Thursday will be the day that all should be thankful for even being alive. Personally, it’s easy to be thankful for many people in my life. Starting with Dr. Eva who whisked me away from our apartment in Paris into hiding, at great danger to herself, when I was just barely six years old. My father had been arrested earlier that day by the Gestapo with the statement to my mother that they would return later for the boy in the picture, that was me. Three months later to the day, he was shipped to Auschwitz and exterminated in a gas chamber.

Next was the Mechain family who hid me on their farm in a small village of Siecq in western France for over two years. They managed to have me blend in with the local school children, wearing grey smock, and wooden sole shoes.

Then to my mother who died in 1999 at 97; She had the foresight to liquidate all family possessions after the war to buy two steamship tickets to New York. She and I were American Citizens; still we had to wait a year after the end of World War II before we were granted a passport.

Dr. and Mrs. Moore from Portland, Oregon adopted me and took me in for four years through my second year of high school giving me a very sound basic education including three years of Latin and one year of Greek. From there after a three month stay with my mother and her new husband I was given a room in a beautiful home in Connecticut with a job after school in “Uncle” Abe’s factory.

I stayed there until graduation from high school and a heads up that my draft number was going to come up. My eighteenth birthday was on the twentieth and I joined the Air Force on the twenty-second. Due to a vision problem, I was unable to go to flight school but was assigned to Keesler Air Force Base until August 23, 1955 for almost a year’s worth of electronics schools. While there, walking on the beach I met a beautiful young girl that I would marry after eighteen months in Okinawa and a couple of months in Eglin AFB in Florida.

She and I were transferred to a base in France for two years then to England for another two years. Four years on Shaw AFB and three children later we moved to Louisiana. I had applied for and was given a job by the Boeing Space Division to work in the Saturn/Apollo program including Apollo 11.

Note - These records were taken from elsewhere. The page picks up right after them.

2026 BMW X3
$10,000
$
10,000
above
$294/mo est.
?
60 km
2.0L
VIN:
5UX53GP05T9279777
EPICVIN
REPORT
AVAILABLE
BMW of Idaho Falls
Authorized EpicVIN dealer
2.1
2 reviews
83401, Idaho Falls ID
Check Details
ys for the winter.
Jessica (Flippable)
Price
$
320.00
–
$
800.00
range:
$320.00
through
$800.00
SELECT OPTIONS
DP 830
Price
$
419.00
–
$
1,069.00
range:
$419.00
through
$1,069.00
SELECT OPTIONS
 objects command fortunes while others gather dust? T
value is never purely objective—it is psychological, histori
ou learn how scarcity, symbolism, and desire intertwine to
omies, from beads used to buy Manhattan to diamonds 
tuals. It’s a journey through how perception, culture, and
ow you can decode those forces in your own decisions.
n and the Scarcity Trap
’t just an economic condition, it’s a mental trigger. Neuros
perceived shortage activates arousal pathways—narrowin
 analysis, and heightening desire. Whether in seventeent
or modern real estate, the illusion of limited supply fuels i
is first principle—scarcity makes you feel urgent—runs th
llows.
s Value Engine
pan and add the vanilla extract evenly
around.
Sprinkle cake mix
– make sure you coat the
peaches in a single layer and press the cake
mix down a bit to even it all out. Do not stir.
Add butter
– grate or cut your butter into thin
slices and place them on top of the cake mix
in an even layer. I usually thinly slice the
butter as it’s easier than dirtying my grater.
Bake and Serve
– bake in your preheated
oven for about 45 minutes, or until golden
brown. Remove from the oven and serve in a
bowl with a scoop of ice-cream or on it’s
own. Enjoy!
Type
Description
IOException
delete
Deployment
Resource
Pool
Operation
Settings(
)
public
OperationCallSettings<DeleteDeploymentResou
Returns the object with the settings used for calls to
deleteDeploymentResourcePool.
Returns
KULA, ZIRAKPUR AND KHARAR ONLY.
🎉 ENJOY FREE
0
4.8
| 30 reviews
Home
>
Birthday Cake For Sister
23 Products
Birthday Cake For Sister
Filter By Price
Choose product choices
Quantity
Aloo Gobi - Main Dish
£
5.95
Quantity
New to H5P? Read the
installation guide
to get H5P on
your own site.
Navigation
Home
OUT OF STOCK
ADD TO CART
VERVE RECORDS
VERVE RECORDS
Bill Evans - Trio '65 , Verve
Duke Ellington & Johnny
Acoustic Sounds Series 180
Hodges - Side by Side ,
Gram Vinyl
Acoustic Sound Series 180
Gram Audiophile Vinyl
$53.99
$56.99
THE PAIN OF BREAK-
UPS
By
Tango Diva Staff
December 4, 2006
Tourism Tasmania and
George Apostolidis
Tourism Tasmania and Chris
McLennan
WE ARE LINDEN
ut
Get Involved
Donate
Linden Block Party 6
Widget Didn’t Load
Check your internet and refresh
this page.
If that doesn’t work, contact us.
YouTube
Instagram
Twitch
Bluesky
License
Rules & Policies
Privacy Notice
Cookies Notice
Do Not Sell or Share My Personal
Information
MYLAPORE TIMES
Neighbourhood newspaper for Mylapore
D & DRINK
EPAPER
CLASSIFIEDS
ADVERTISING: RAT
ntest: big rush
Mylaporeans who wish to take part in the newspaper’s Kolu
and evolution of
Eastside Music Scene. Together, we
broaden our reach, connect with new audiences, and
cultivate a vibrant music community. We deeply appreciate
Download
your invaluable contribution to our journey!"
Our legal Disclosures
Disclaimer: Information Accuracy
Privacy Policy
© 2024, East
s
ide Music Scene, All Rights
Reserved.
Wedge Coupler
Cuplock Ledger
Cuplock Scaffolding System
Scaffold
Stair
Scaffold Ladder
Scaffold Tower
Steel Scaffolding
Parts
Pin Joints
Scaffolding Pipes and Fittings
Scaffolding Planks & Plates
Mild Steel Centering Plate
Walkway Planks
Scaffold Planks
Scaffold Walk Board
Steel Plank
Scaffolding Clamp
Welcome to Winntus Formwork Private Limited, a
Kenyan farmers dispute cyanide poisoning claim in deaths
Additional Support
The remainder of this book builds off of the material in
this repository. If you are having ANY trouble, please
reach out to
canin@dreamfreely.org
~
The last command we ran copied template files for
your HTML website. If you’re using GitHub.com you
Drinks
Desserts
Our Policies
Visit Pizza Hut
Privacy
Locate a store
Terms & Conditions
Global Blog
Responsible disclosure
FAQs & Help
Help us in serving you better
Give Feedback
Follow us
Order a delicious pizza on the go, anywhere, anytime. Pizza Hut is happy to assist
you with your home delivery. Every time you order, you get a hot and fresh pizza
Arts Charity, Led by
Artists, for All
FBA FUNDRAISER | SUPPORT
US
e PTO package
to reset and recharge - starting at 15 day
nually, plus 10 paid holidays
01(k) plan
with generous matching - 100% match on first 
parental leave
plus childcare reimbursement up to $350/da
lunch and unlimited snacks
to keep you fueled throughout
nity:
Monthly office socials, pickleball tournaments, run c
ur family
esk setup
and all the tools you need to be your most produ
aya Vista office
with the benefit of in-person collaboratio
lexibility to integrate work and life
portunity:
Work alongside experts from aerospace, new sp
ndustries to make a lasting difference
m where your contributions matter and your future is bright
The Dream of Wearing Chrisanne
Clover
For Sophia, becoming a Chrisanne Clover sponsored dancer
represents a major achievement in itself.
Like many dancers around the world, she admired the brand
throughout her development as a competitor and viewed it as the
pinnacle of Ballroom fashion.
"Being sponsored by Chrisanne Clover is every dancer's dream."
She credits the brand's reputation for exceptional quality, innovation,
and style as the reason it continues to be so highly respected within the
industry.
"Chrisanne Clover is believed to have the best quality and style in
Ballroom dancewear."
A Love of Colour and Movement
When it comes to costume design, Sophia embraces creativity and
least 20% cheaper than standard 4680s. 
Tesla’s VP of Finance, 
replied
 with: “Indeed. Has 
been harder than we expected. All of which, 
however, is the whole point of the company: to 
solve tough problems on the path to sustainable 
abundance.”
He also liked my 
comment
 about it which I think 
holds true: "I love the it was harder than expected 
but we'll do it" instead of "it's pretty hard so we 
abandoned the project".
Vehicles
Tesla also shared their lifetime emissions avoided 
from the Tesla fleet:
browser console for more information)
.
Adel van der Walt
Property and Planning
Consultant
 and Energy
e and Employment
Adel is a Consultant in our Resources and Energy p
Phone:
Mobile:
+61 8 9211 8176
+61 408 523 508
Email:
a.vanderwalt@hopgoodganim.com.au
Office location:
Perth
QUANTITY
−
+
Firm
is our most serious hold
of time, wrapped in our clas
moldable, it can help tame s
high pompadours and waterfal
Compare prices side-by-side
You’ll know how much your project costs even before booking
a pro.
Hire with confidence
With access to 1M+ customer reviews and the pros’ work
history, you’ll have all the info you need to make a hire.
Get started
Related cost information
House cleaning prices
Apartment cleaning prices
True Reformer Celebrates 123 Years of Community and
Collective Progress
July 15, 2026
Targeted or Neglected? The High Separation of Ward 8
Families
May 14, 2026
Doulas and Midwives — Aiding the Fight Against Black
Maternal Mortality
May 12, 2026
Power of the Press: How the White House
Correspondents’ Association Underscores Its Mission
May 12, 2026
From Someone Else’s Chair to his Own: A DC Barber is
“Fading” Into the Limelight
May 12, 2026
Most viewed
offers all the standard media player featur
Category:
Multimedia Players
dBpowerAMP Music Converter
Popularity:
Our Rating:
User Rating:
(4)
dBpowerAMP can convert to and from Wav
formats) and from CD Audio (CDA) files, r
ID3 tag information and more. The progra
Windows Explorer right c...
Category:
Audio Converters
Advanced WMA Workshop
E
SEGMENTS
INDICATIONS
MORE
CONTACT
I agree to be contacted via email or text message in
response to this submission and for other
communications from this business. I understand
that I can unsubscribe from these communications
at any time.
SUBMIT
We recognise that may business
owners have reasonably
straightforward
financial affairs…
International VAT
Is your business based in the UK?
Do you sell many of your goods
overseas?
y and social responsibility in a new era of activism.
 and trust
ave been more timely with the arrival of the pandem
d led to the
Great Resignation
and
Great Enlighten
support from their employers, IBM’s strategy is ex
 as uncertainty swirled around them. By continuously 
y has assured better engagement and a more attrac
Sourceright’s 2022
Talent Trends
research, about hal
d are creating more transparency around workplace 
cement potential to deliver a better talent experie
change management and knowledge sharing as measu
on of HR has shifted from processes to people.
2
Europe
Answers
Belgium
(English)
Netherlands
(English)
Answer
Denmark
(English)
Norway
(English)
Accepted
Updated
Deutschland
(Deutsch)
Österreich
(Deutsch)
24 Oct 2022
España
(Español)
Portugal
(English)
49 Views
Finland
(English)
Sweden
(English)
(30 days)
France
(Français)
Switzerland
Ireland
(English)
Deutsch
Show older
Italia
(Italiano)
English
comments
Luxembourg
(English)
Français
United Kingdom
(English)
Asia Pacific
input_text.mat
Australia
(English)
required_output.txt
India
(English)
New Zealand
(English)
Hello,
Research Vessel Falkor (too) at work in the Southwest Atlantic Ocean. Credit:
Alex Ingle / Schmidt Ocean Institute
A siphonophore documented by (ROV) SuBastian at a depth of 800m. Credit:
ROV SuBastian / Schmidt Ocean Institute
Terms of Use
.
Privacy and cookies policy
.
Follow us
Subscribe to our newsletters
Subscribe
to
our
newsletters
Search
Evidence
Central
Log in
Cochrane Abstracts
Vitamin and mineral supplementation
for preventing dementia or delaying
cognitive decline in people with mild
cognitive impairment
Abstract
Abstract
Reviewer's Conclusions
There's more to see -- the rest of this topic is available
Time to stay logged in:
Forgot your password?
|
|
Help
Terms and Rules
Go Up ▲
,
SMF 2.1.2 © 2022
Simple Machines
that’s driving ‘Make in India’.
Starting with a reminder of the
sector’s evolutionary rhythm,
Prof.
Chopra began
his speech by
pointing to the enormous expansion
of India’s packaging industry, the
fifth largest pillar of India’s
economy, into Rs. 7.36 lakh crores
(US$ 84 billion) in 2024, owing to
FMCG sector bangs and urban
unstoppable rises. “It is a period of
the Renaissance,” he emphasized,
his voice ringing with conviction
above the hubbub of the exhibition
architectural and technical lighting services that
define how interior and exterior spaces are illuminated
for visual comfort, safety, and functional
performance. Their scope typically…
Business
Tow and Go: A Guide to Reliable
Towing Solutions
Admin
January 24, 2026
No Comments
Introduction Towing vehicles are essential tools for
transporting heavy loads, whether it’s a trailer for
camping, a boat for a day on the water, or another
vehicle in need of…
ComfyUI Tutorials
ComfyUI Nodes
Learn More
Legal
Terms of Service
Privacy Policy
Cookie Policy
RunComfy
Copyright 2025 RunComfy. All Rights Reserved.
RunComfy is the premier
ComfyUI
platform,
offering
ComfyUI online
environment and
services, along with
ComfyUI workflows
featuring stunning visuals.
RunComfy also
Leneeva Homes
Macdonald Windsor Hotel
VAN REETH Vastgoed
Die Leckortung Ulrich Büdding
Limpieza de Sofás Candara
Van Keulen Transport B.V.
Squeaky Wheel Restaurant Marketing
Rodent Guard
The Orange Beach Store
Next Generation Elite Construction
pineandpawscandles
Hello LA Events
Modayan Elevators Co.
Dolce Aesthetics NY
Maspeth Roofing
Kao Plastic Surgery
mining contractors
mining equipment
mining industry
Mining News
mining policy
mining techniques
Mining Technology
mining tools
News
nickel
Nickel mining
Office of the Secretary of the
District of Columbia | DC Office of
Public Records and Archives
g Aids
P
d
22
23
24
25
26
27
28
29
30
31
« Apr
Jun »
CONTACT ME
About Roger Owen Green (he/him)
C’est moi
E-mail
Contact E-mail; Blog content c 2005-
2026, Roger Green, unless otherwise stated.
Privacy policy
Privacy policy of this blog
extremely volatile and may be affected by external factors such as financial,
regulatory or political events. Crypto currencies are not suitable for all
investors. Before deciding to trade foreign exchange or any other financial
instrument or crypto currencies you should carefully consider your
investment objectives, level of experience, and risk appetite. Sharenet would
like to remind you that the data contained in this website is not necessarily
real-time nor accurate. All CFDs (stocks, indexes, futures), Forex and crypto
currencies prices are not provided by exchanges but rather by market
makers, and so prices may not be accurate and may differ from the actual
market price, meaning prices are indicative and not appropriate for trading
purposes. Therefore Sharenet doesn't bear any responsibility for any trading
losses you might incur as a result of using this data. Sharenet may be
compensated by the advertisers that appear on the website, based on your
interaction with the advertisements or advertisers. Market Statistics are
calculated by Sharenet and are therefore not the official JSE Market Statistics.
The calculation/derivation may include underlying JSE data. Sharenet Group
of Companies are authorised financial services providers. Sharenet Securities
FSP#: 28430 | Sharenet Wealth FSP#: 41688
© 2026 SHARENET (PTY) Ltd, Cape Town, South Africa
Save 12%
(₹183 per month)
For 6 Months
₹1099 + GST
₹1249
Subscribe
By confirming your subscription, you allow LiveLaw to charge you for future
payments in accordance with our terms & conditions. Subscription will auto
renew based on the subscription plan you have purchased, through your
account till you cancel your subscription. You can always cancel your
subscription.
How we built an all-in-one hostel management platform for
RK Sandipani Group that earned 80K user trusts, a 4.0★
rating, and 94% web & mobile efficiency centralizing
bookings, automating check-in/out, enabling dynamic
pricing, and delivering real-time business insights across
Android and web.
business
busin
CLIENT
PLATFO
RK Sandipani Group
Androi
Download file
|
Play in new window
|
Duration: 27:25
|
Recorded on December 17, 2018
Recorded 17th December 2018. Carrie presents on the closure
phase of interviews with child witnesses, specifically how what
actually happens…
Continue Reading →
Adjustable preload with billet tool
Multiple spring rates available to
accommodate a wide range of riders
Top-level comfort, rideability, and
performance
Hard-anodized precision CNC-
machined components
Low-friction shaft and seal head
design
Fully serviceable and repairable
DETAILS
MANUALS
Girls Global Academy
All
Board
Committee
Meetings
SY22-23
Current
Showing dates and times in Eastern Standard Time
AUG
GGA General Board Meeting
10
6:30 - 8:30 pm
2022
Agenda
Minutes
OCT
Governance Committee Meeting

I won’t go through my entire Curriculum Vitae but I am thankful for spending twenty-three years in Magnolia, MS with my wife of 65 years. Thanks to Dr. Lampton for allowing me to vent weekly for twenty-four years in my Armchair Ponderings as a Contributing Editor of the Magnolia Gazette. I can truthfully say that I am thankful for the eleven of those years that I spent as the Administrator of a great small-town hospital, Beacham Memorial Hospital with a fabulous staff, led by Dr. Harry Frye who was solely responsible for delivering the majority of Magnolia’s residents prior to his passing in January of 2021.

There is so much more to be thankful for: three children and their families of eight grandchildren, nine great grandchildren and three great-great grandchildren with a fourth one almost due to make an appearance. Four grandsons served in the Navy and US Marines, and several grandchildren graduated colleges; they are all gainfully employed and none have gone to jail. They are all a topic of great pride to their matriarch Patsy my wife, and to me.